Group Hatred in Nazi Germany: 80 Years Later

A new look at the psychology of groupthink and propaganda.

Key points

  • During the Holocaust, hundreds of thousands of ordinary Germans willingly participated in the torture and mass murders of innocent people.
  • Although anti-Nazi speech and obstruction of “justice” was punishable by death, no one was coerced to contribute to the “final solution.”
  • Out of the 500 ordinary men in Germany who were recruited to do roundups of the 1,800 Jews in the village of Józefów, only fifteen opted out.
  • Why did Germans who had previously lived side by side with Jews willingly carry out, assist with, or facilitate sadistic human experimentation?
 Pixabay/Pexels
Auschwitz-Birkenau Concentration Camp
Source: Pixabay/Pexels

As we are approaching the 80-year mark since Germany invaded Poland in 1939, which was the start of World War II and the Holocaust, we are still asking why.

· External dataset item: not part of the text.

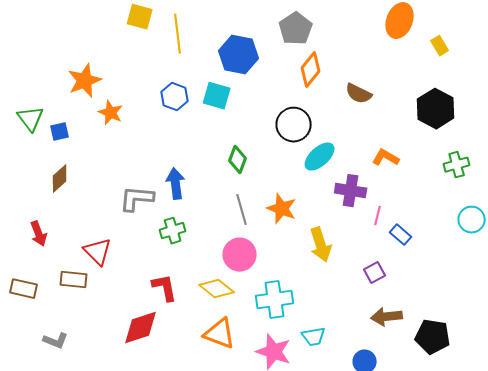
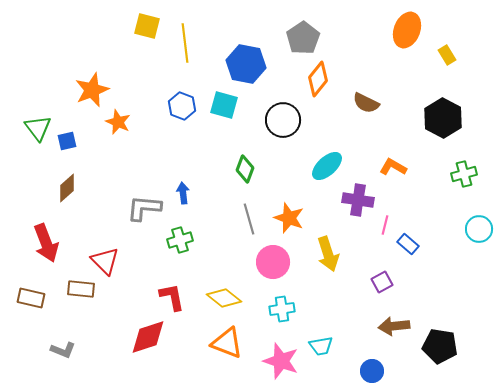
black circle: (294, 125) -> (283, 120), moved
blue arrow: (176, 184) -> (183, 193), size x0.7
red arrow: (39, 234) -> (46, 243), size x1.5
pink circle: (240, 255) -> (273, 262), moved
cyan cross: (275, 300) -> (282, 309), size x0.7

Hundreds of thousands of ordinary Germans willingly and knowingly participated in the torture and mass murders of innocent people, and a significant number of those who didn’t participate were passive bystanders who knew about the mass killings and the intentions of the Nazi regime.

How could it happen?

The Germans were not sadistic psychopath killers. The vast majority of active German participants and passive bystanders had quiet normal and stable personalities before Hitler came to power. Their family lives were remarkably similar to those of average middle-class American families today. They had jobs to support their families, sent their children to school, donated to local charities, and socialized with friends and family on weekends.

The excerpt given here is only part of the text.